Egyptiske arkeologer har funnet fire nye templer i en Qantara, fire kilometer øst for Suez-kanalen, i Sinai. De er rester av en by som lå langs det som kalles Horus-Veien. Den forbandt Egypt til Palestina, og gikk ikke langt fra dagens grenseby Rafah.

Archaeologist Mohammed Abdel-Maqsoud, chief of the excavation team, said the large brick temple could potentially rewrite the historical and military significance of the Sinai for the ancient Egyptians.

The temple contains four hallways, three stone purification bowls and colorful inscriptions commemorating Ramses I and II. The grandeur and sheer size of the temple could have been used to impress armies and visiting foreign delegations as they arrived in Egypt, authorities said.

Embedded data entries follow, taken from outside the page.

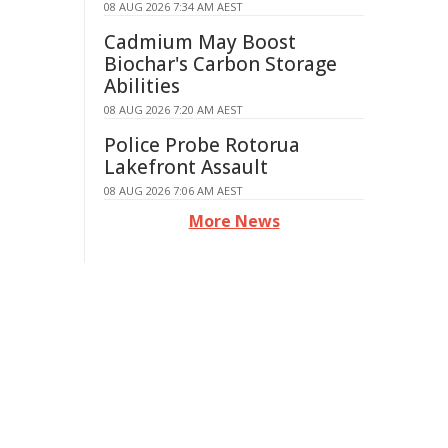
08 AUG 2026 7:34 AM AEST
Cadmium May Boost
Biochar's Carbon Storage
Abilities
08 AUG 2026 7:20 AM AEST
Police Probe Rotorua
Lakefront Assault
08 AUG 2026 7:06 AM AEST
More News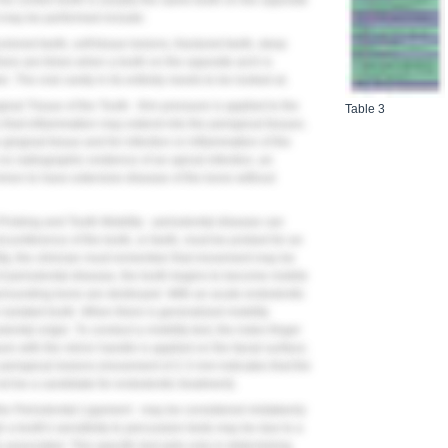
 The control tooth is usually the same tooth on the opposite
at may be performed include:
olored teeth, soft tissue lesions, fractured teeth, deep
here are times when a tooth on the opposite arch is
. The oral cavity in its entirety needs to be looked at.
ival Tissue of the Tooth - firm pressure is applied to the
Table 3
 that inflammation may extend into the periapical tissues.
e gingival tissue and for infection or inflammation of the
no radiographic evidence of an apical infection, an
common to have extensive disease of the bone without
Probing and Tooth Mobility - periodontal disease can
rcumference of the tooth, or teeth, must be probed for an
ity, the clinician must remember that movement may be
of periodontal disease, the tooth begins to become mobile
rrounding bone are destroyed. With an acute endodontic
n isolated tooth. When there is generalized mobility
dontal origin. To conduct a mobility test, the index finger
ure with the mirror handle is applied on the facial surface;
 periapical lesions (movement of 2-3 mm indicates that the
t be a candidate for endodontic treatment).
 the Periodontal Ligament - may be considered mistakenly
ugh a tooth's sensitivity to percussion tests may be due to a
ly associated. This specific test aids only in determining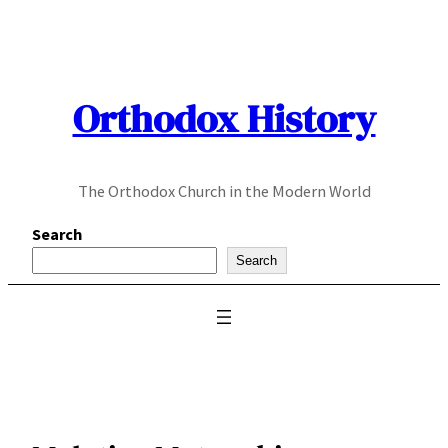
Skip
to
content
Orthodox History
The Orthodox Church in the Modern World
Search
Search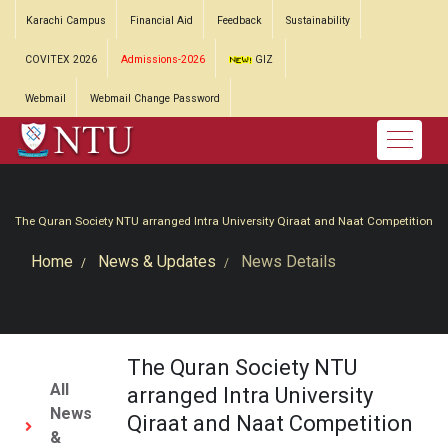
Karachi Campus
Financial Aid
Feedback
Sustainability
COVITEX 2026
Admissions-2026
GIZ
Webmail
Webmail Change Password
The Quran Society NTU arranged Intra University Qiraat and Naat Competition
Home
News & Updates
News Details
The Quran Society NTU
All
arranged Intra University
News
Qiraat and Naat Competition
&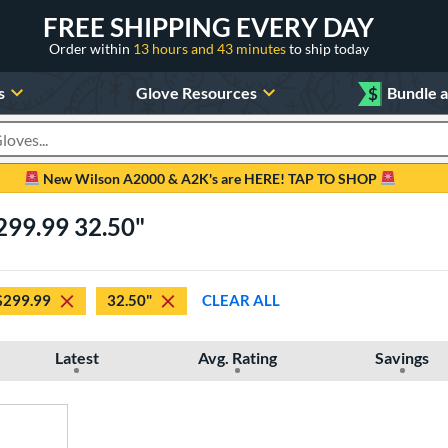
FREE SHIPPING EVERY DAY
Order within
13 hours and 43 minutes
to ship today
s
Glove Resources
$
Bundle 
oducts
New Wilson A2000 & A2K's are HERE! TAP TO SHOP
299.99 32.50"
$299.99
32.50"
CLEAR ALL
Latest
Avg. Rating
Savings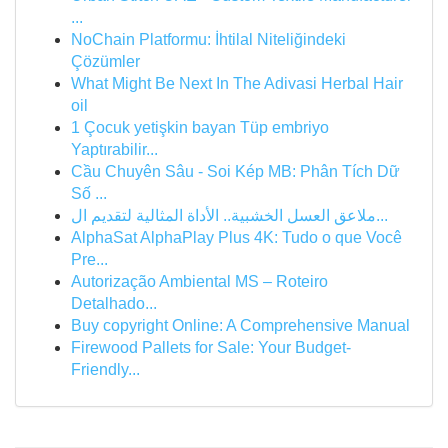
...
NoChain Platformu: İhtilal Niteliğindeki
Çözümler
What Might Be Next In The Adivasi Herbal Hair
oil
1 Çocuk yetişkin bayan Tüp embriyo
Yaptırabilir...
Cầu Chuyên Sâu - Soi Kép MB: Phân Tích Dữ
Số ...
ملاعق العسل الخشبية.. الأداة المثالية لتقديم ال...
AlphaSat AlphaPlay Plus 4K: Tudo o que Você
Pre...
Autorização Ambiental MS – Roteiro
Detalhado...
Buy copyright Online: A Comprehensive Manual
Firewood Pallets for Sale: Your Budget-
Friendly...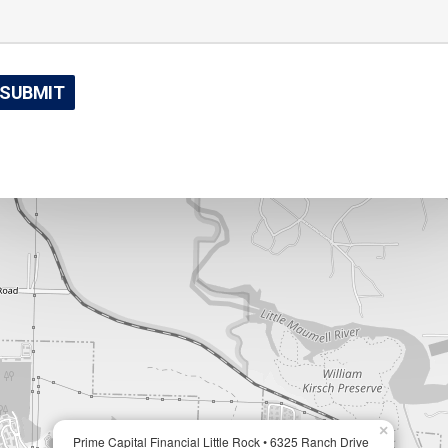
×
Prime Capital Financial Little Rock • 6325 Ranch Drive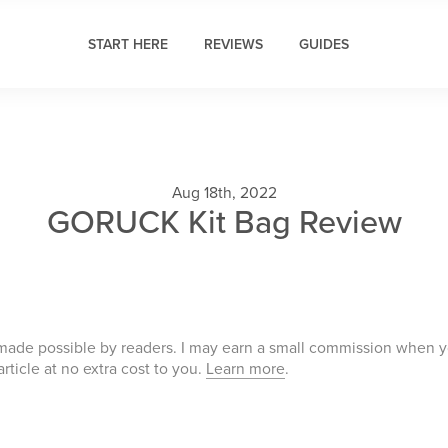
START HERE
REVIEWS
GUIDES
Aug 18th, 2022
GORUCK Kit Bag Review
 made possible by readers. I may earn a small commission when 
 article at no extra cost to you.
Learn more
.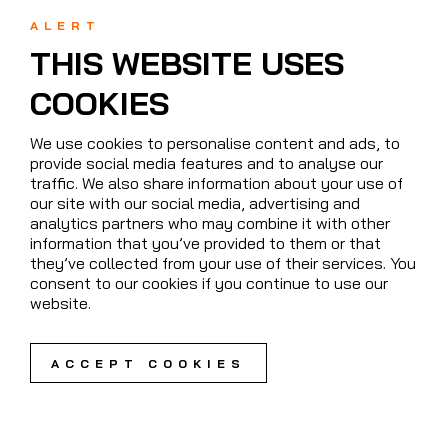
ALERT
THIS WEBSITE USES
COOKIES
We use cookies to personalise content and ads, to
provide social media features and to analyse our
traffic. We also share information about your use of
our site with our social media, advertising and
analytics partners who may combine it with other
information that you’ve provided to them or that
they’ve collected from your use of their services. You
consent to our cookies if you continue to use our
website.
ACCEPT COOKIES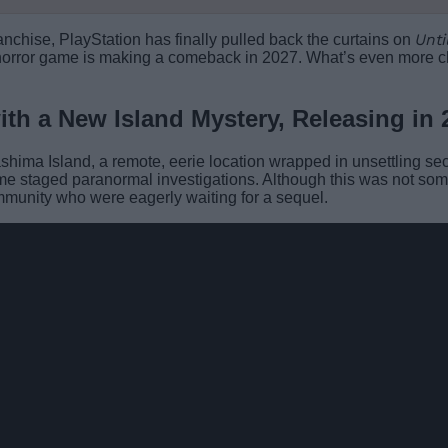
Unti
ranchise, PlayStation has finally pulled back the curtains on
e horror game is making a comeback in 2027. What’s even more chil
ith a New Island Mystery, Releasing in 
ashima Island, a remote, eerie location wrapped in unsettling sec
ome staged paranormal investigations. Although this was not so
ommunity who were eagerly waiting for a sequel.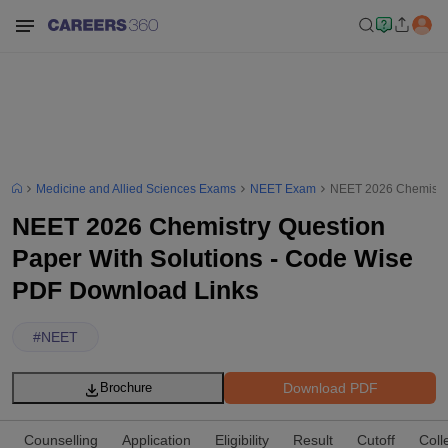
Medicine and Allied Sciences Exams
NEET Exam
NEET 2026 Chemistry
NEET 2026 Chemistry Question
Paper With Solutions - Code Wise
PDF Download Links
#
NEET
Download PDF
Brochure
Counselling
Application
Eligibility
Result
Cutoff
Coll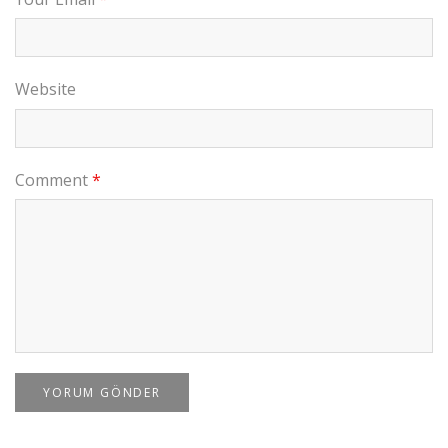
Website
Comment
*
YORUM GÖNDER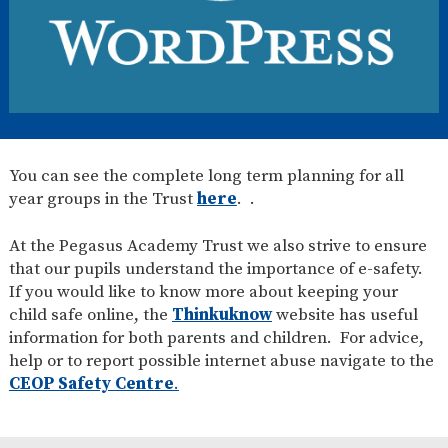
You can see the complete long term planning for all
year groups in the Trust
here
. .
At the Pegasus Academy Trust we also strive to ensure
that our pupils understand the importance of e-safety.
If you would like to know more about keeping your
child safe online, the
Thinkuknow
website has useful
information for both parents and children. For advice,
help or to report possible internet abuse navigate to the
CEOP Safety Centre
.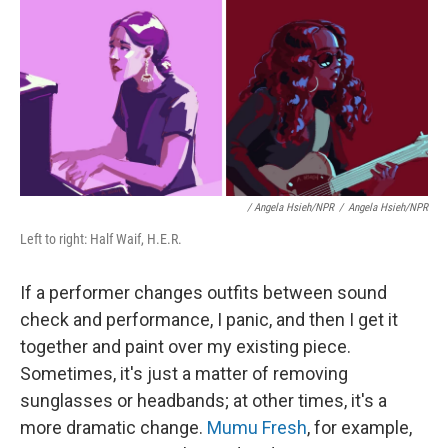
/ Angela Hsieh/NPR
/
Angela Hsieh/NPR
Left to right: Half Waif, H.E.R.
If a performer changes outfits between sound
check and performance, I panic, and then I get it
together and paint over my existing piece.
Sometimes, it's just a matter of removing
sunglasses or headbands; at other times, it's a
more dramatic change.
Mumu Fresh
, for example,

The dig has been part of a joint project with the Culture Ministry that started in 1986 to find fortresses along the military road. Hawass said early studies suggested the fortified city had been Egypt’s military headquarters from the New Kingdom (1569-1081 B.C.) until the Ptolemaic era, a period lasting about 1500 years.

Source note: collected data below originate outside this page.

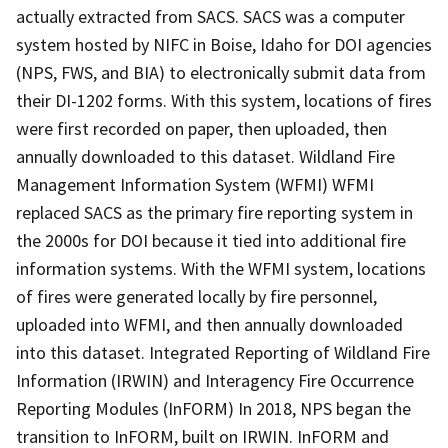
actually extracted from SACS. SACS was a computer
system hosted by NIFC in Boise, Idaho for DOI agencies
(NPS, FWS, and BIA) to electronically submit data from
their DI-1202 forms. With this system, locations of fires
were first recorded on paper, then uploaded, then
annually downloaded to this dataset. Wildland Fire
Management Information System (WFMI) WFMI
replaced SACS as the primary fire reporting system in
the 2000s for DOI because it tied into additional fire
information systems. With the WFMI system, locations
of fires were generated locally by fire personnel,
uploaded into WFMI, and then annually downloaded
into this dataset. Integrated Reporting of Wildland Fire
Information (IRWIN) and Interagency Fire Occurrence
Reporting Modules (InFORM) In 2018, NPS began the
transition to InFORM, built on IRWIN. InFORM and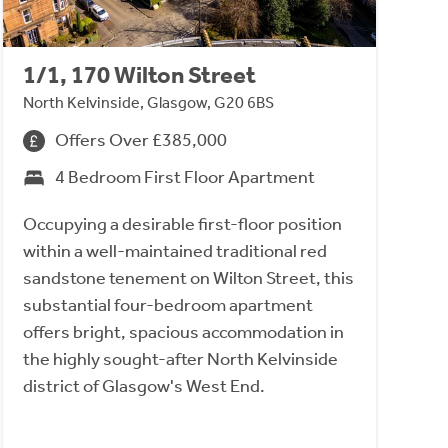
1/1, 170 Wilton Street
North Kelvinside, Glasgow, G20 6BS
Offers Over £385,000
4 Bedroom First Floor Apartment
Occupying a desirable first-floor position
within a well-maintained traditional red
sandstone tenement on Wilton Street, this
substantial four-bedroom apartment
offers bright, spacious accommodation in
the highly sought-after North Kelvinside
district of Glasgow's West End.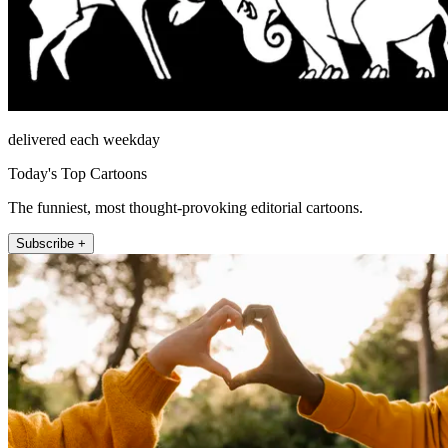
delivered each weekday
Today's Top Cartoons
The funniest, most thought-provoking editorial cartoons.
Subscribe +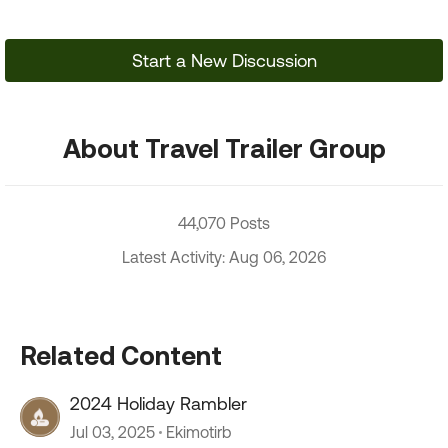
Start a New Discussion
About Travel Trailer Group
44,070 Posts
Latest Activity: Aug 06, 2026
Related Content
2024 Holiday Rambler
Jul 03, 2025
Ekimotirb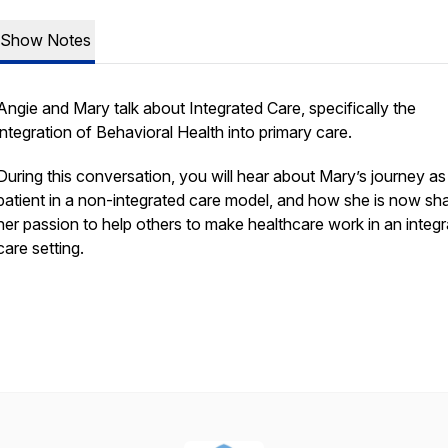
Show Notes
Angie and Mary talk about Integrated Care, specifically the
integration of Behavioral Health into primary care.
During this conversation, you will hear about Mary’s journey as
patient in a non-integrated care model, and how she is now sha
her passion to help others to make healthcare work in an integ
care setting.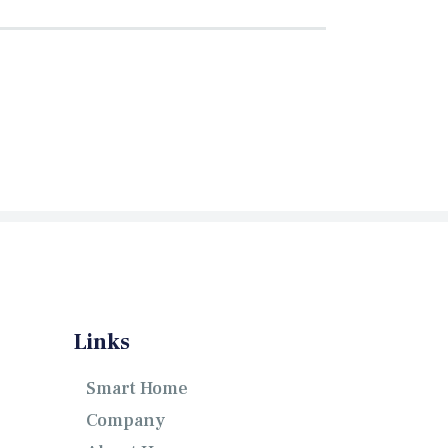
Links
Smart Home
Company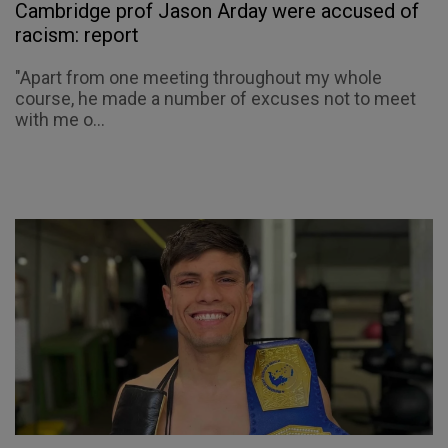
Cambridge prof Jason Arday were accused of
racism: report
"Apart from one meeting throughout my whole
course, he made a number of excuses not to meet
with me o...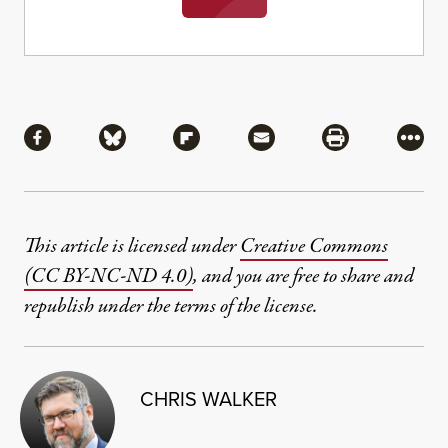
Share
Share via Facebook
Share via Bluesky
Share via Flipboard
Share via Mail
Share via Pri
More
This article is licensed under
Creative Commons
(CC BY-NC-ND 4.0)
, and you are free to share and
republish under the terms of the license.
CHRIS WALKER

In a previous find, archaeologists there reported finding the first ever New Kingdom temple to be found in northern Sinai. Studies indicated the temple was built on top of an 18th Dynasty fort (1569-1315 B.C.).

Last year, a collection of reliefs belonging to King Ramses II and King Seti I (1314-1304 B.C.) were also unearthed along with rows of warehouses used by the ancient Egyptian army during the New Kingdom era to store wheat and weapons.

Abdel-Maqsoud said the fortified city corresponded to the inscriptions of the Way of Horus found on the walls of the Karnak Temple in Luxor which illustrated the features of 11 military fortresses that protected Egypt’s eastern borders. Only five of them have been discovered to date.

Bildet viser farao Ramses II, til høyre og Geb, jordens gud, på en av templene i Qantara.